[Data records]
----------------------------------------

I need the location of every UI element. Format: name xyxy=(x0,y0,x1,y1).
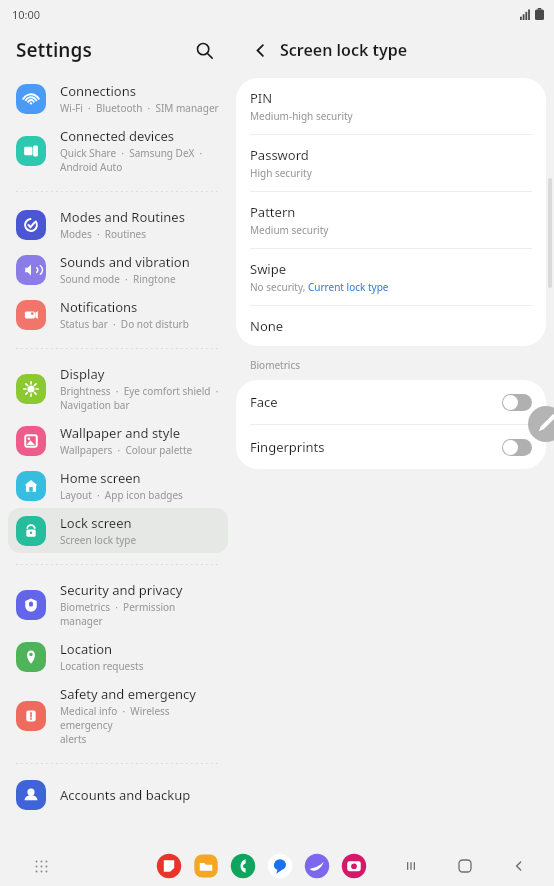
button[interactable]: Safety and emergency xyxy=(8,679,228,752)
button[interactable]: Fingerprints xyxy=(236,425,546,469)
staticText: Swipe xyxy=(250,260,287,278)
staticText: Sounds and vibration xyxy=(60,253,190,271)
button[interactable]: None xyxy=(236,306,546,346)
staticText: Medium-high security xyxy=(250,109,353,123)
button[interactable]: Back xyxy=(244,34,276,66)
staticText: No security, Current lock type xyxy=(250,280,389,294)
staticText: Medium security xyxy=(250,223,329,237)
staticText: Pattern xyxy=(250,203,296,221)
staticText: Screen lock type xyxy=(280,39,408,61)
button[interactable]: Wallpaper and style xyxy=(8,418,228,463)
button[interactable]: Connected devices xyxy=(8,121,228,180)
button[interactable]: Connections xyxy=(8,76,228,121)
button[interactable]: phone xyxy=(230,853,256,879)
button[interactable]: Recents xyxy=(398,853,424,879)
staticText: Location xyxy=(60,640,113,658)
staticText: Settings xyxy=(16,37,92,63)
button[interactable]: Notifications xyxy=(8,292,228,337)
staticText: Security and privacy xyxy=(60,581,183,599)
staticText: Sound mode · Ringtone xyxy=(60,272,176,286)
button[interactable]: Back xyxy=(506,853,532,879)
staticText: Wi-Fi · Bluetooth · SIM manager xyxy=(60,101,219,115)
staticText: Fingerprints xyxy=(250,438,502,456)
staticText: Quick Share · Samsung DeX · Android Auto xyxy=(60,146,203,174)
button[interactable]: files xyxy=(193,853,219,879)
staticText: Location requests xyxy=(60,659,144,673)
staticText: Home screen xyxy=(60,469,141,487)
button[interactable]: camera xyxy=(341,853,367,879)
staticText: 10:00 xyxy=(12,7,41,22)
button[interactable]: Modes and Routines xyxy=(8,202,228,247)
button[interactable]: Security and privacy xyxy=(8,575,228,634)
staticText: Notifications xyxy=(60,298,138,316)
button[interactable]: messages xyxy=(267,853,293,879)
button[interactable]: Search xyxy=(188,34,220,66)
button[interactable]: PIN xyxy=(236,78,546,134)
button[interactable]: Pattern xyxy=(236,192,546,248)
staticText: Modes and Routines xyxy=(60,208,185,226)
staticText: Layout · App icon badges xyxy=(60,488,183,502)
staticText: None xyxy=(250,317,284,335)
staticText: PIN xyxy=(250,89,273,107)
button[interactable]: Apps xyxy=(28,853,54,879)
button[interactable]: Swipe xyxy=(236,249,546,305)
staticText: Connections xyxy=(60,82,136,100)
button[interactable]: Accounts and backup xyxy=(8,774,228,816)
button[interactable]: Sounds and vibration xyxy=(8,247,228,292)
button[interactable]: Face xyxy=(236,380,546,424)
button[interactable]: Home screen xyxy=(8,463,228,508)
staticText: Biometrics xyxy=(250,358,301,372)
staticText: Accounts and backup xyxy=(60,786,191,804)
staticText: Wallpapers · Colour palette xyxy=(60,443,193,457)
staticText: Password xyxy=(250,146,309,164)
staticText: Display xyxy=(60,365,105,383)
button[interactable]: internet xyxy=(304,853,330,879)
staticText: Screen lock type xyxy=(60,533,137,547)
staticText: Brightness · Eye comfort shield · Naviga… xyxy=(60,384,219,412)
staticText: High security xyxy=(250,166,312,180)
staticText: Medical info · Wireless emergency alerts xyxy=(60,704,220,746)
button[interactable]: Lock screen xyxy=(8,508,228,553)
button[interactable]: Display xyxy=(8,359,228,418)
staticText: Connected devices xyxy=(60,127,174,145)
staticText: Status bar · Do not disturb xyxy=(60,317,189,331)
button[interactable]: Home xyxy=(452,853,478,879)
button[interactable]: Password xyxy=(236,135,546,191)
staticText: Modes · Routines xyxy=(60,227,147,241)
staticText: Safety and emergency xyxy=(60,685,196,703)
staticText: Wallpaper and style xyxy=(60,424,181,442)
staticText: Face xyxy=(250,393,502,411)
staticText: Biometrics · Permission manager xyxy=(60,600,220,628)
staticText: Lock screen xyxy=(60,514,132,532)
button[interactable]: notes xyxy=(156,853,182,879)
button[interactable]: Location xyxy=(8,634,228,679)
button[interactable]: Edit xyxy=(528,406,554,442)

----------------------------------------

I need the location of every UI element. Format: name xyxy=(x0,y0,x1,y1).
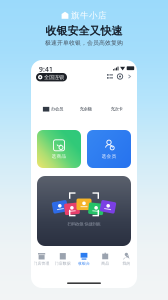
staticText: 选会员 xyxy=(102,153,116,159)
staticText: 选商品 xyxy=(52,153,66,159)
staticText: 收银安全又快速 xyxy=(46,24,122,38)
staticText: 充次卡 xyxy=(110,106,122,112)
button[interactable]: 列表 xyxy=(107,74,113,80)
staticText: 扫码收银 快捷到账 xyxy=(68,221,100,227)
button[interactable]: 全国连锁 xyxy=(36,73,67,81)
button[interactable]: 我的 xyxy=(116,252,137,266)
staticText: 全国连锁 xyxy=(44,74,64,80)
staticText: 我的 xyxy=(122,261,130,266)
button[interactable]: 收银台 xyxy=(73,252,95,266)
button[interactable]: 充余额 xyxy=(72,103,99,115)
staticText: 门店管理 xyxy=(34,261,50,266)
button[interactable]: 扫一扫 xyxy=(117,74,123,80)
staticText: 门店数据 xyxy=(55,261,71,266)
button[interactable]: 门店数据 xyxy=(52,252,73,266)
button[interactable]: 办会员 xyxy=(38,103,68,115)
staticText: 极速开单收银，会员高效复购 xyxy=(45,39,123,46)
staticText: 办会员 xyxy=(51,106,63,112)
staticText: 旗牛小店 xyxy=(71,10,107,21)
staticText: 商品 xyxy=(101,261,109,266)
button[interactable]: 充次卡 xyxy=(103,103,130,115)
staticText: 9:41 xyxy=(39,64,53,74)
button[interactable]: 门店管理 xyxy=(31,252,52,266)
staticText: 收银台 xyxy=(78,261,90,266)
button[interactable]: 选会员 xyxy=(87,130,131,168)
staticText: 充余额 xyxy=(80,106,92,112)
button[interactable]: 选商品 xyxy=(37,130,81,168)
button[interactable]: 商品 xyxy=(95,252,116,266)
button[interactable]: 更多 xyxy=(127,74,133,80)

----------------------------------------

§ **TASK REQUIREMENTS**
Scan the entries above for the word "全国连锁" and collect each line holding it.

§ **TASK ANSWER**
button[interactable]: 全国连锁 xyxy=(36,73,67,81)
staticText: 全国连锁 xyxy=(44,74,64,80)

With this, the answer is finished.